St. Paul & Tacoma Lumber Co. v. Department of Labor & Industries

144 P.2d 250, 19 Wash. 2d 639
CourtWashington Supreme Court
DecidedDecember 10, 1943
DocketNo. 29048.
StatusPublished
Cited by24 cases

This text of 144 P.2d 250 (St. Paul & Tacoma Lumber Co. v. Department of Labor & Industries) is published on Counsel Stack Legal Research, covering Washington Supreme Court primary law. Counsel Stack provides free access to over 12 million legal documents including statutes, case law, regulations, and constitutions.

Bluebook
St. Paul & Tacoma Lumber Co. v. Department of Labor & Industries, 144 P.2d 250, 19 Wash. 2d 639 (Wash. 1943).

Opinions

Millard, J.

John S. Higgins, who continuously worked as a millwright for St. Paul & Tacoma Lumber Company from March, 1919, until June, 1941, died June 15,1941, while on a railroad train enroute .to Colorado with his wife, Jennie B. Higgins, on advice of several physicians to change his residence to a higher and drier climate. The Colorado death certificate states, as the immediate cause of death, “cardiac asthma — acute myocarditis.” July 28, 1941, the widow filed with the department of labor and industries a claim for pension in which she alleged that her husband’s death was the result of dust inhalation incident to his employment at the plant of his employer. March 20, 1942, the claim was rejected by the supervisor of the department on the ground that there was no evidence of an occupational disease, as contemplated by the workmen’s compensation act; that the cause of death was acute myocarditis accompanied by cardiac asthma, a condition which was “brought about through natural causes and not through exposure to dust.”

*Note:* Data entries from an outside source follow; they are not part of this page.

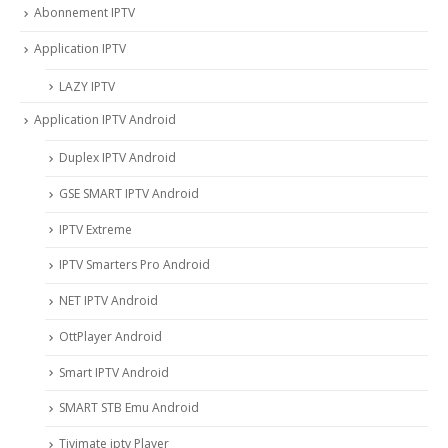
Abonnement IPTV
Application IPTV
LAZY IPTV
Application IPTV Android
Duplex IPTV Android
GSE SMART IPTV Android
IPTV Extreme
IPTV Smarters Pro Android
NET IPTV Android
OttPlayer Android
Smart IPTV Android
SMART STB Emu Android
Tivimate iptv Player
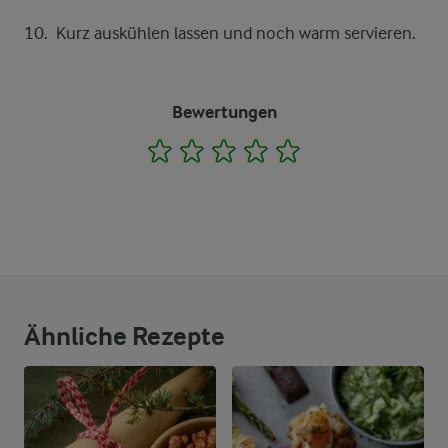
Kurz auskühlen lassen und noch warm servieren.
Bewertungen
1
2
3
4
5
Ähnliche Rezepte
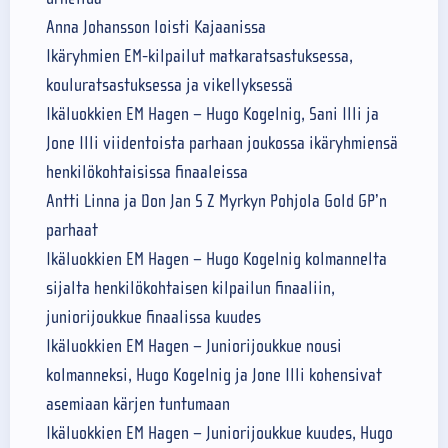
Anna Johansson loisti Kajaanissa
Ikäryhmien EM-kilpailut matkaratsastuksessa,
kouluratsastuksessa ja vikellyksessä
Ikäluokkien EM Hagen – Hugo Kogelnig, Sani Illi ja
Jone Illi viidentoista parhaan joukossa ikäryhmiensä
henkilökohtaisissa finaaleissa
Antti Linna ja Don Jan S Z Myrkyn Pohjola Gold GP’n
parhaat
Ikäluokkien EM Hagen – Hugo Kogelnig kolmannelta
sijalta henkilökohtaisen kilpailun finaaliin,
juniorijoukkue finaalissa kuudes
Ikäluokkien EM Hagen – Juniorijoukkue nousi
kolmanneksi, Hugo Kogelnig ja Jone Illi kohensivat
asemiaan kärjen tuntumaan
Ikäluokkien EM Hagen – Juniorijoukkue kuudes, Hugo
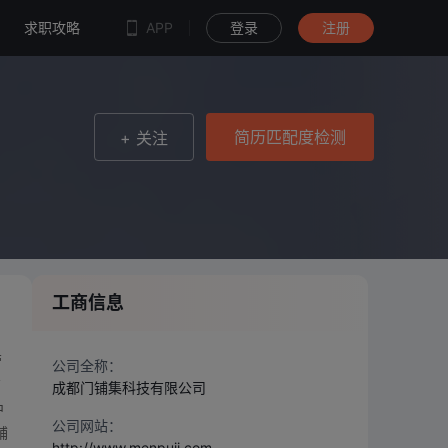
简历匹配度检测
求职攻略
APP
登录
注册
简历匹配度检测
+ 关注
工商信息
营
公司全称：
商
成都门铺集科技有限公司
中
公司网站：
铺
http://www.menpuji.com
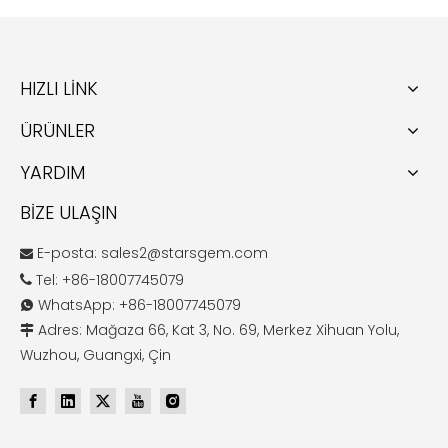
HIZLI LİNK
ÜRÜNLER
YARDIM
BİZE ULAŞIN
E-posta:
sales2@starsgem.com

Tel: +86-18007745079

WhatsApp: +86-18007745079

Adres: Mağaza 66, Kat 3, No. 69, Merkez Xihuan Yolu,

Wuzhou, Guangxi, Çin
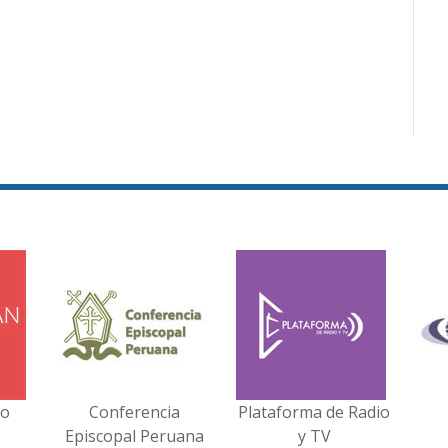
no
Conferencia
Plataforma de Radio
Episcopal Peruana
y TV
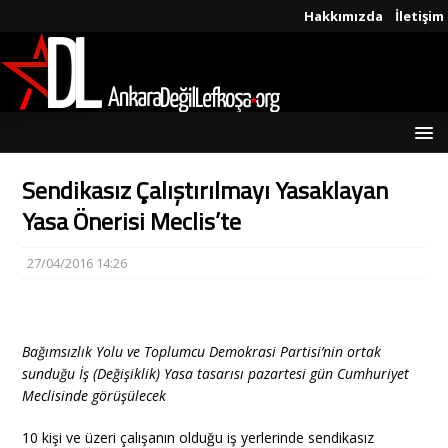
Hakkımızda
İletişim
Sendikasız Çalıştırılmayı Yasaklayan
Yasa Önerisi Meclis’te
27/04/2016 14:26
Bağımsızlık Yolu ve Toplumcu Demokrasi Partisi’nin ortak
sunduğu İş (Değişiklik) Yasa tasarısı pazartesi gün Cumhuriyet
Meclisinde görüşülecek
10 kişi ve üzeri çalışanın olduğu iş yerlerinde sendikasız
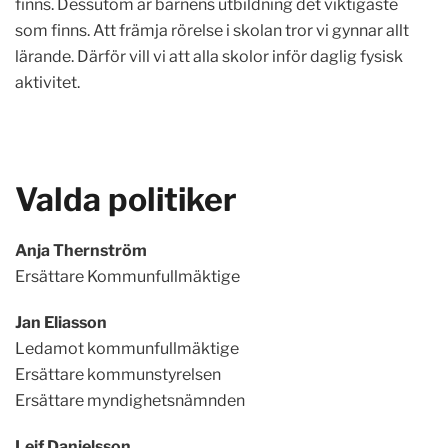
finns. Dessutom är barnens utbildning det viktigaste
som finns. Att främja rörelse i skolan tror vi gynnar allt
lärande. Därför vill vi att alla skolor inför daglig fysisk
aktivitet.
Valda politiker
Anja Thernström
Ersättare Kommunfullmäktige
Jan Eliasson
Ledamot kommunfullmäktige
Ersättare kommunstyrelsen
Ersättare myndighetsnämnden
Leif Danielsson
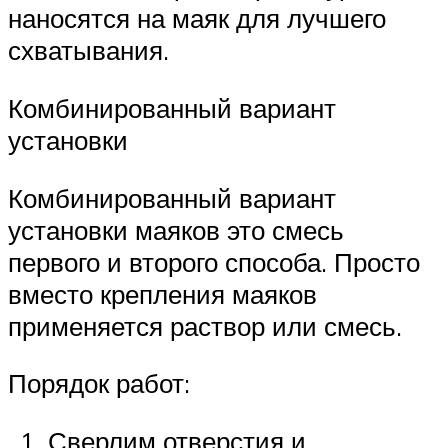
наносятся на маяк для лучшего
схватывания.
Комбинированный вариант
установки
Комбинированный вариант
установки маяков это смесь
первого и второго способа. Просто
вместо крепления маяков
применяется раствор или смесь.
Порядок работ:
Сверлим отверстия и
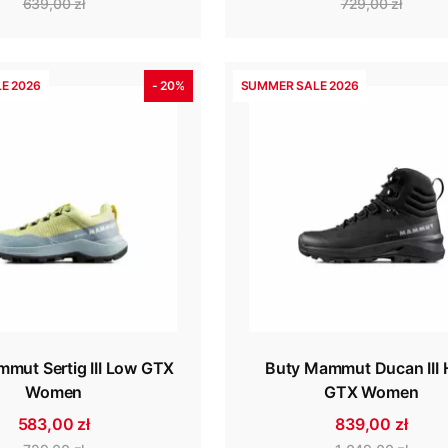
639,00 zł
729,00 zł
E 2026
- 20%
SUMMER SALE 2026
mut Sertig III Low GTX
Buty Mammut Ducan III 
Women
GTX Women
583,00 zł
839,00 zł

On rehearing, the supervisor was reversed September 28, 1942, by the joint board of the department, and an order was entered awarding a pension to claimant. The employer of deceased appealed from that order to the superior court for Pierce county.

Claimant’s motion that department be required forthwith to pay to her the accrued benefits and pension to which she was entitled by the department’s order, which the employer had not superseded, was denied.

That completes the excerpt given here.